Ian Fitzgibbon’s plots with Ashley Dale’s killers

Ian Fitzgibbon’s plots with Ashley Dale’s killers

Ian Fitzgibbon hatched plans to traffic heroin and cocaine with the men who planned Ashley Dale’s death. The 29-year-old, who was previously cleared of any involvement in the council worker’s murder, was jailed for almost 15 years after being exposed as the user of the EncroChat alias ‘Vimto Hawk’.

He threw his phone out of his flat window when police came knocking on his door before telling detectives he was a “big b****cks”. It was revealed today that he had used the encrypted communications platform to sell Class A drugs with associates including Niall Barry and Sean Zeisz, who are currently serving life sentences after organising a raid on Ms Dale’s home by gunman James Witham, armed with a Skorpion submachine gun, before opening fire.




Liverpool Crown Court heard this morning, Tuesday, that Fitzgibbon had been identified as the owner of the account ‘VimtoHawk’ after it was discovered the pseudonym had been saved to other users’ phones under the names ‘Ian’, ‘Little Ian’ and ‘YIF’. His lock screen password, meanwhile, was the same as his Instagram account password and referred to his family’s pet dog.

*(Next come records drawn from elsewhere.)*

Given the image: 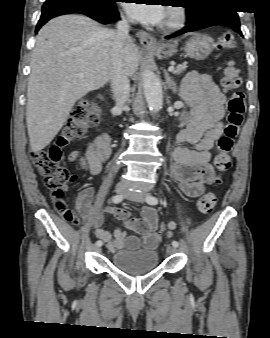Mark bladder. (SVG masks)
Instances as JSON below:
<instances>
[{
  "label": "bladder",
  "mask_w": 270,
  "mask_h": 338,
  "mask_svg": "<svg viewBox=\"0 0 270 338\" xmlns=\"http://www.w3.org/2000/svg\"><path fill=\"white\" fill-rule=\"evenodd\" d=\"M158 253L155 249L130 251L126 248L115 251L110 264L117 270L132 276H140L158 267Z\"/></svg>",
  "instance_id": "31cf9c89"
}]
</instances>
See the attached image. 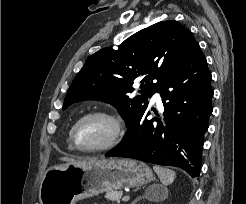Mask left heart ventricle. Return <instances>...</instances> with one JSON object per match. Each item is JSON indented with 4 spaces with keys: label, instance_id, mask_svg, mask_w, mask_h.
Masks as SVG:
<instances>
[{
    "label": "left heart ventricle",
    "instance_id": "obj_1",
    "mask_svg": "<svg viewBox=\"0 0 246 204\" xmlns=\"http://www.w3.org/2000/svg\"><path fill=\"white\" fill-rule=\"evenodd\" d=\"M112 130L111 123L106 119L100 117L89 118L79 125L76 140L81 147H96L109 139Z\"/></svg>",
    "mask_w": 246,
    "mask_h": 204
}]
</instances>
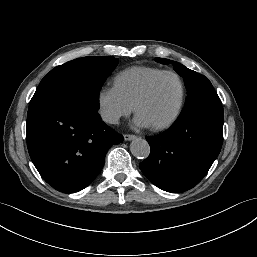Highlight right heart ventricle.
<instances>
[{"label":"right heart ventricle","mask_w":257,"mask_h":257,"mask_svg":"<svg viewBox=\"0 0 257 257\" xmlns=\"http://www.w3.org/2000/svg\"><path fill=\"white\" fill-rule=\"evenodd\" d=\"M164 70L148 66H135L120 72L114 79V87L132 105L147 83Z\"/></svg>","instance_id":"e07e8e85"}]
</instances>
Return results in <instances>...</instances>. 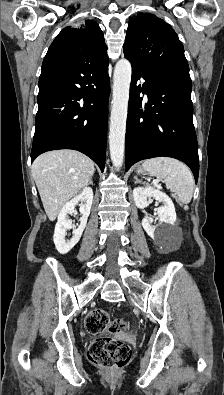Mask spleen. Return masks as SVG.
Instances as JSON below:
<instances>
[{
	"instance_id": "1",
	"label": "spleen",
	"mask_w": 224,
	"mask_h": 395,
	"mask_svg": "<svg viewBox=\"0 0 224 395\" xmlns=\"http://www.w3.org/2000/svg\"><path fill=\"white\" fill-rule=\"evenodd\" d=\"M142 167L150 175L161 179L167 189L177 195L182 204H188L193 195L194 179L190 169L181 161L168 157L147 159Z\"/></svg>"
}]
</instances>
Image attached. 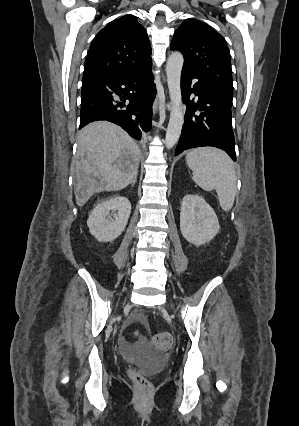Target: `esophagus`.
<instances>
[{"label": "esophagus", "mask_w": 299, "mask_h": 426, "mask_svg": "<svg viewBox=\"0 0 299 426\" xmlns=\"http://www.w3.org/2000/svg\"><path fill=\"white\" fill-rule=\"evenodd\" d=\"M158 106H159V102H158V99L156 98L155 101H154V103H153V111L154 112L157 111Z\"/></svg>", "instance_id": "1"}]
</instances>
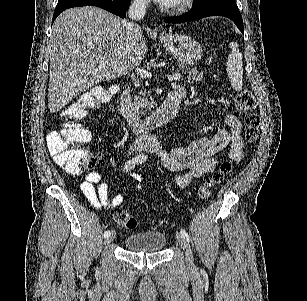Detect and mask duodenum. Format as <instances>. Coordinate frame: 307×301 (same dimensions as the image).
Listing matches in <instances>:
<instances>
[{
  "mask_svg": "<svg viewBox=\"0 0 307 301\" xmlns=\"http://www.w3.org/2000/svg\"><path fill=\"white\" fill-rule=\"evenodd\" d=\"M183 96L179 91H172L156 111L147 117H141L133 107L131 87L128 84L120 95V112L134 132L146 134L175 117Z\"/></svg>",
  "mask_w": 307,
  "mask_h": 301,
  "instance_id": "1",
  "label": "duodenum"
}]
</instances>
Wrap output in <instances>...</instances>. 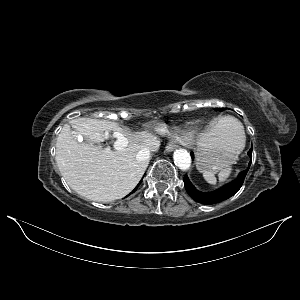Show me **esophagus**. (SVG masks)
<instances>
[{
	"mask_svg": "<svg viewBox=\"0 0 300 300\" xmlns=\"http://www.w3.org/2000/svg\"><path fill=\"white\" fill-rule=\"evenodd\" d=\"M174 149H175V144L174 143L170 142V143L167 144V146H166V151L167 152H172Z\"/></svg>",
	"mask_w": 300,
	"mask_h": 300,
	"instance_id": "esophagus-1",
	"label": "esophagus"
}]
</instances>
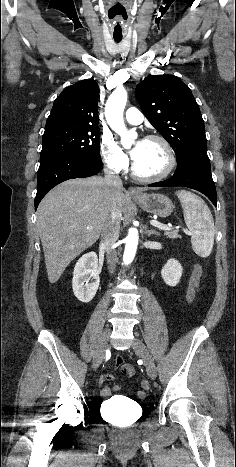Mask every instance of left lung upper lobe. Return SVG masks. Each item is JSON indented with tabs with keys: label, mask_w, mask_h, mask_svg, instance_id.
<instances>
[{
	"label": "left lung upper lobe",
	"mask_w": 236,
	"mask_h": 467,
	"mask_svg": "<svg viewBox=\"0 0 236 467\" xmlns=\"http://www.w3.org/2000/svg\"><path fill=\"white\" fill-rule=\"evenodd\" d=\"M135 96L149 122L172 146L177 162L192 150L206 148L199 106L180 78L149 76L137 85Z\"/></svg>",
	"instance_id": "left-lung-upper-lobe-1"
}]
</instances>
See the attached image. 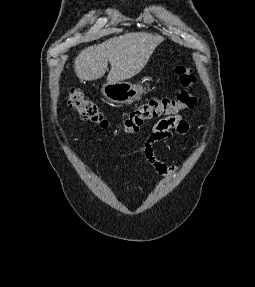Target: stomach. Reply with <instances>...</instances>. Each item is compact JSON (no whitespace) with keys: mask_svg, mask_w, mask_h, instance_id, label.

David Polglase, prosecuting, described how messages revealed when French police raided the network detailed its involvement in the supply of 19.6kg of cocaine and 21kg of heroin. Fitzgibbon was also accused of running drug trafficking operations in North Wales and Cumbria.

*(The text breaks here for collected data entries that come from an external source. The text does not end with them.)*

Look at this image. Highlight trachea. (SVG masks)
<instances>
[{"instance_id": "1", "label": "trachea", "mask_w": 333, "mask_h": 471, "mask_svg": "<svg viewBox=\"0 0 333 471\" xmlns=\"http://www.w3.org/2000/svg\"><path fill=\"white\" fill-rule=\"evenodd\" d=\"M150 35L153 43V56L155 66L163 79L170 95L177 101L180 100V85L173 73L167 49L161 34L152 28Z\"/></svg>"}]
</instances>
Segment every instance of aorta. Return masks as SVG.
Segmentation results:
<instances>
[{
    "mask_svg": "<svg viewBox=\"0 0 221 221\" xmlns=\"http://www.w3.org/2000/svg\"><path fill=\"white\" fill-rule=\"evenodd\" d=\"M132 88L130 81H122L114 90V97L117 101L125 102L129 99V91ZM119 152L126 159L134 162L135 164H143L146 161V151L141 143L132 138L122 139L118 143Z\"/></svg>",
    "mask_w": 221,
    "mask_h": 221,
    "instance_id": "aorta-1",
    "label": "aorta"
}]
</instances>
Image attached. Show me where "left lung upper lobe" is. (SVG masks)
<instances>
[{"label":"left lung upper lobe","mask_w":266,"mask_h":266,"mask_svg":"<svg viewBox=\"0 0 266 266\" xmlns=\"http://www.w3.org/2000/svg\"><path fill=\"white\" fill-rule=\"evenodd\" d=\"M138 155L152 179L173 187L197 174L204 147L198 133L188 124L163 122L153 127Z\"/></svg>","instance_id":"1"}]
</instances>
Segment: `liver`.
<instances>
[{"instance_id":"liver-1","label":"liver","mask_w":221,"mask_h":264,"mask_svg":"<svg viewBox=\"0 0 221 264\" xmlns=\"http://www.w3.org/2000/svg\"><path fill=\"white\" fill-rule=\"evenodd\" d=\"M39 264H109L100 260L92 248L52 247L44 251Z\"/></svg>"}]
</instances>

A “note” recovered from his device, dated October 2019, mentioned that he had accumulated £33,000 in “wages”, while his allegedly secret conversations discussed “moving a large quantity of drugs under his father’s name” and having a 50kg stash of heroin in London. On 29 April 2020, he “instructed” Zeisz to buy half a kilo of cocaine and then, on 11 May, sold three kilos to Barry in a deal “brokered” by Zeisz.

Sean Zeisz found guilty of murdering Ashley Dale(Image: Merseyside Police)

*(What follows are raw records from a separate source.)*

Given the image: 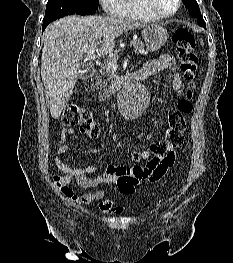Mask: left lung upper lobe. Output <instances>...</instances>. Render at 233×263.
<instances>
[{
	"label": "left lung upper lobe",
	"mask_w": 233,
	"mask_h": 263,
	"mask_svg": "<svg viewBox=\"0 0 233 263\" xmlns=\"http://www.w3.org/2000/svg\"><path fill=\"white\" fill-rule=\"evenodd\" d=\"M183 2L185 3V6L188 9L189 13L193 17L197 18L198 24L206 28L205 21L200 13L199 6L196 0H183Z\"/></svg>",
	"instance_id": "5c2ea615"
}]
</instances>
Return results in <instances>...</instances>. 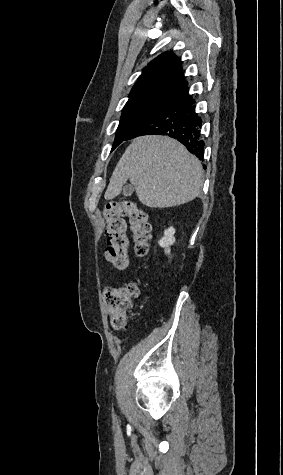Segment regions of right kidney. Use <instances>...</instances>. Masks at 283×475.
<instances>
[{
  "instance_id": "1",
  "label": "right kidney",
  "mask_w": 283,
  "mask_h": 475,
  "mask_svg": "<svg viewBox=\"0 0 283 475\" xmlns=\"http://www.w3.org/2000/svg\"><path fill=\"white\" fill-rule=\"evenodd\" d=\"M174 234V228H168V230H165L163 238L159 239L158 241L161 247H165V253H170L171 251L169 245H173L175 241Z\"/></svg>"
}]
</instances>
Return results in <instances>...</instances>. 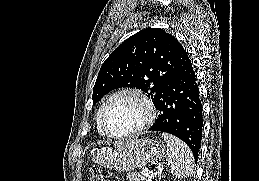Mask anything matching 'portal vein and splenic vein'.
Segmentation results:
<instances>
[{
  "mask_svg": "<svg viewBox=\"0 0 259 181\" xmlns=\"http://www.w3.org/2000/svg\"><path fill=\"white\" fill-rule=\"evenodd\" d=\"M143 175L148 177V178H152L153 174H150L148 172V169L147 168H144L143 171H142Z\"/></svg>",
  "mask_w": 259,
  "mask_h": 181,
  "instance_id": "obj_1",
  "label": "portal vein and splenic vein"
}]
</instances>
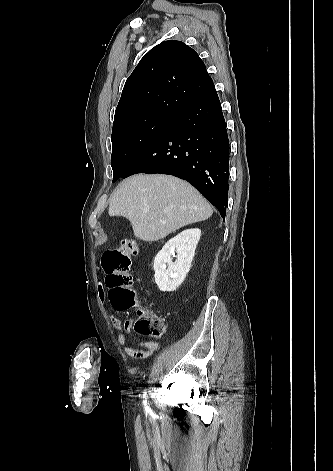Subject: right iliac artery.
Segmentation results:
<instances>
[{
	"instance_id": "1",
	"label": "right iliac artery",
	"mask_w": 333,
	"mask_h": 471,
	"mask_svg": "<svg viewBox=\"0 0 333 471\" xmlns=\"http://www.w3.org/2000/svg\"><path fill=\"white\" fill-rule=\"evenodd\" d=\"M144 398H145V400L143 401V404H144V406H145V411H146V412H150V408H149V406L147 405L146 393H144Z\"/></svg>"
}]
</instances>
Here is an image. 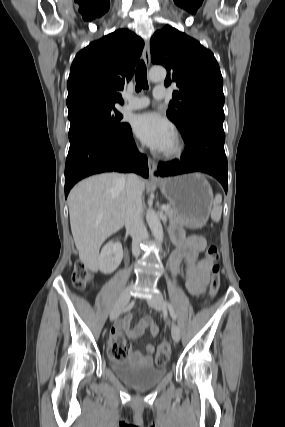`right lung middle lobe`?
<instances>
[{
	"mask_svg": "<svg viewBox=\"0 0 285 427\" xmlns=\"http://www.w3.org/2000/svg\"><path fill=\"white\" fill-rule=\"evenodd\" d=\"M70 120L69 140L83 130L97 128L118 135L127 130L129 124L114 106H90L68 115Z\"/></svg>",
	"mask_w": 285,
	"mask_h": 427,
	"instance_id": "right-lung-middle-lobe-1",
	"label": "right lung middle lobe"
}]
</instances>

Fitzgibbon was arrested at his flat in Linnet Lane, Sefton Park, on February 20 this year after Merseyside Police forced entry through the communal door of his block of flats. He was seen throwing his mobile phone out of the window at the time, although it “landed near a police officer who had seen him throw it”.

Computers were then broken into the address by his sister, and £12,000 in cash was recovered from inside. When questioned, Fitzgibbon admitted using the Encro phone and being “involved in heroin and cocaine deals, but that the amount would not have been as stated in the statement”.